Exercise material ▸
_ _ _ _
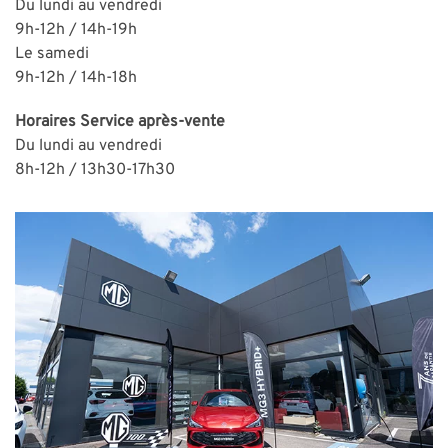
Du lundi au vendredi
9h-12h / 14h-19h
Le samedi
9h-12h / 14h-18h
Horaires
Service après-vente
Du lundi au vendredi
8h-12h / 13h30-17h30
_ _ _ _
Task requirements ▸ Repeat the listing above word for word, omitting the pictures.

Exercise solution ▸
Du lundi au vendredi
9h-12h / 14h-19h
Le samedi
9h-12h / 14h-18h
Horaires
Service après-vente
Du lundi au vendredi
8h-12h / 13h30-17h30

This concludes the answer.